Whether you agree with Bannon and Trump, the reality is that they are stirring up anger against globalisation, trade and China. But, as everyone knows, the exports from China are only mainly assembled in China, imported into the US by US companies, drawing on components and materials from all over the world. The same is true for European imports.
The objective reality is that, as rich countries age, they fear the rise of the rest. Global wages would have to be adjusted because of the increase in labour force. As the latest IMF study showed, globalisation improves global welfare, but it is up to national governments to mitigate the costs, especially wage and income distribution.
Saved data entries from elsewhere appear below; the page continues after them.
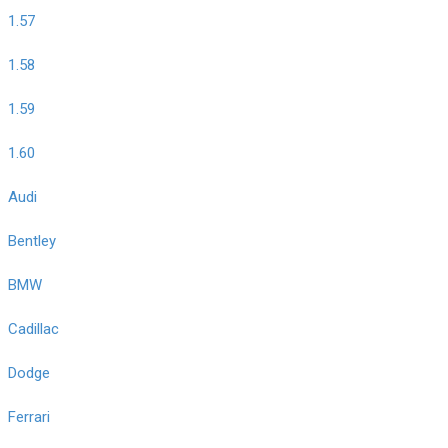
1.57
1.58
1.59
1.60
Audi
Bentley
BMW
Cadillac
Dodge
Ferrari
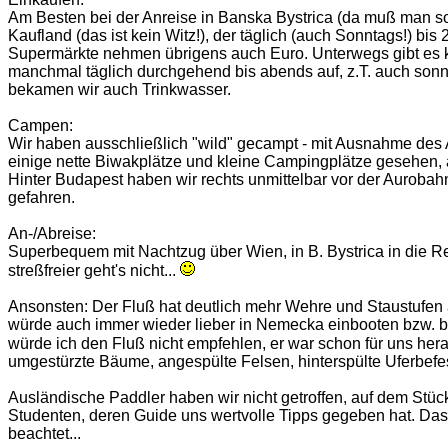
Am Besten bei der Anreise in Banska Bystrica (da muß man so
Kaufland (das ist kein Witz!), der täglich (auch Sonntags!) bi
Supermärkte nehmen übrigens auch Euro. Unterwegs gibt es kl
manchmal täglich durchgehend bis abends auf, z.T. auch sonnt
bekamen wir auch Trinkwasser.
Campen:
Wir haben ausschließlich "wild" gecampt - mit Ausnahme des 
einige nette Biwakplätze und kleine Campingplätze gesehen,
Hinter Budapest haben wir rechts unmittelbar vor der Aurob
gefahren.
An-/Abreise:
Superbequem mit Nachtzug über Wien, in B. Bystrica in die
streßfreier geht's nicht...
Ansonsten: Der Fluß hat deutlich mehr Wehre und Staustufen 
würde auch immer wieder lieber in Nemecka einbooten bzw. bei
würde ich den Fluß nicht empfehlen, er war schon für uns herau
umgestürzte Bäume, angespülte Felsen, hinterspülte Uferbefes
Ausländische Paddler haben wir nicht getroffen, auf dem Stü
Studenten, deren Guide uns wertvolle Tipps gegeben hat. Da
beachtet...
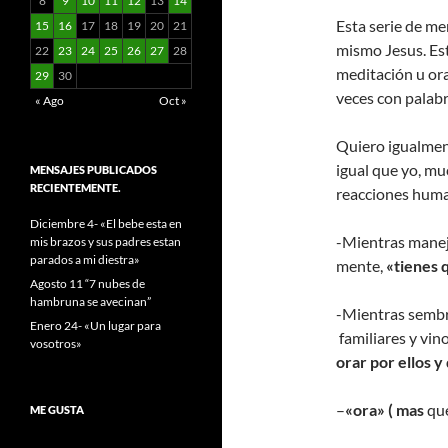
8
9
10
11
12
13
14
Esta serie de me
15
16
17
18
19
20
21
mismo Jesus. Es
22
23
24
25
26
27
28
meditación u or
29
30
veces con palabr
« Ago
Oct »
Quiero igualmen
igual que yo, m
MENSAJES PUBLICADOS
RECIENTEMENTE.
reacciones hum
Diciembre 4- «El bebe esta en
-Mientras maneja
mis brazos y sus padres estan
parados a mi diestra»
mente,
«tienes 
Agosto 11 “7 nubes de
hambruna se avecinan”
-Mientras sembr
Enero 24- «Un lugar para
familiares y vin
vosotros»
orar por ellos y
–
«ora» ( mas
que
ME GUSTA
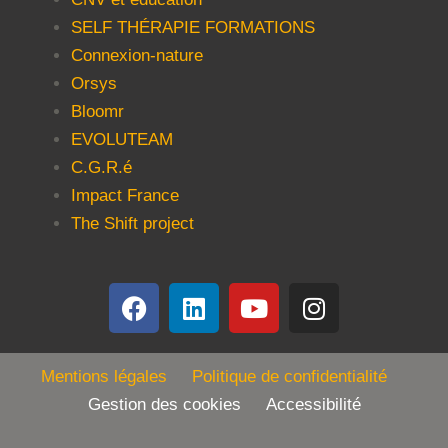
SELF THÉRAPIE FORMATIONS
Connexion-nature
Orsys
Bloomr
EVOLUTEAM
C.G.R.é
Impact France
The Shift project
Mentions légales
Politique de confidentialité
Gestion des cookies Accessibilité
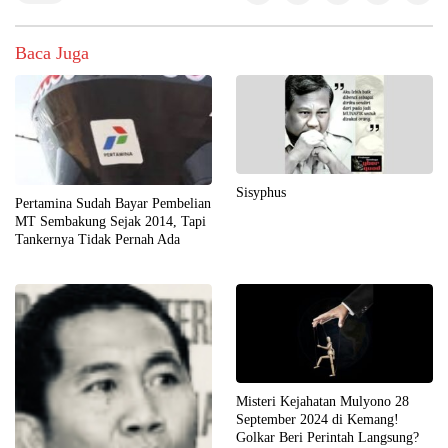
Baca Juga
Sisyphus
Pertamina Sudah Bayar Pembelian
MT Sembakung Sejak 2014, Tapi
Tankernya Tidak Pernah Ada
Misteri Kejahatan Mulyono 28
September 2024 di Kemang!
Golkar Beri Perintah Langsung?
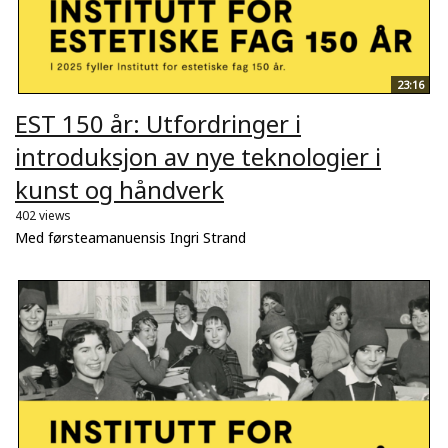
23:16
EST 150 år: Utfordringer i
introduksjon av nye teknologier i
kunst og håndverk
402 views
Med førsteamanuensis Ingri Strand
Western democrats have difficulty understanding that if the rest of the world moves into the middle class and the world works on a system of “one person, one vote”, the distribution of power will be very different from today. The “rest” is copying the mercantilist policies that enabled the West to become rich.
The unipolar world is shifting to a very complex multipolar one that the West does not like. American exceptionalism is no longer exceptional. After all, Foreign Policymagazine has called out Trumpism for moving America from a liberal hegemony to an illiberal hegemony.
Watch out for the trade wars that may turn into more serious wars.
Andrew Sheng writes on global issues from an Asian perspective
This article first appeared in the South China Morning Post on March 16, 2018. The views expressed in the reports featured are the author's own and do not necessarily reflect Asia Global Institute's editorial policy.